PROPOSAL

Framework for Systematic Performance Experiments for Machine Learning

Supervisors: Pınar Tözün, Ties Robroek
Semester: Fall 2025
Tags: benchmarking, data management, data visualization

Observing how well machine learning systems utilize hardware resources is a crucial preliminary step to improve system performance and reduce hardware waste. To do such observations, one has to collect a lot of monitoring data on hardware behavior through experiments. In our group, we have recently built a framework to aid the management of such monitoring data efficiently, called Resource-Aware Data Systems Tracker. There is a variety of work to be done on this framework to improve it.

(1) Currently, this framework relies on the table schema set by the MLFlow framework to organize the experimental data being collected by radT. We would like to investigate alternative data organization or table schemas for managing the collected data in a scalable manner.
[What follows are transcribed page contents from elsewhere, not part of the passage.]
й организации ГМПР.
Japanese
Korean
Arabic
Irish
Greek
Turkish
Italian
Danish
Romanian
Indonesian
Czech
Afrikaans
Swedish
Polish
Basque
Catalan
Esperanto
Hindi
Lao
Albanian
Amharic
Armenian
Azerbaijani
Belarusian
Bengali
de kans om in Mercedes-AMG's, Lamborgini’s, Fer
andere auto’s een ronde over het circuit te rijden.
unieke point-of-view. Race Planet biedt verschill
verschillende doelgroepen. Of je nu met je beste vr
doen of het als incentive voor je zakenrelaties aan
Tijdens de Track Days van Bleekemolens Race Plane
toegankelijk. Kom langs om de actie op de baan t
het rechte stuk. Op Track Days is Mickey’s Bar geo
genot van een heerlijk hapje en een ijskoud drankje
If you are interested in databases and data management, this project will be ideal for you.

(2) We have so far used this framework mainly on server-grade hardware that is composed of AMD or Intel CPUs and NVIDIA GPUs. We would like investigate its behavior on other hardware platforms such as servers with AMD GPUs or edge devices with various forms of accelerators.

(3) The framework currently supports a variety of profiling and monitoring tools for CPUs and NVIDIA GPUs, as well as Carbontracker. We would like to add support for similar tools on wider-variety of hardware.

If you are interested in systems and performance aspects for machine learning, scalable data management, sustainability, and benchmarking in general, one or more of these project directions would be a great fit for you.

This project would be suitable as a standalone project or BSc or MSc thesis. Based on the size of the project and the interests of the student(s), we can target all or a subset of the tasks above.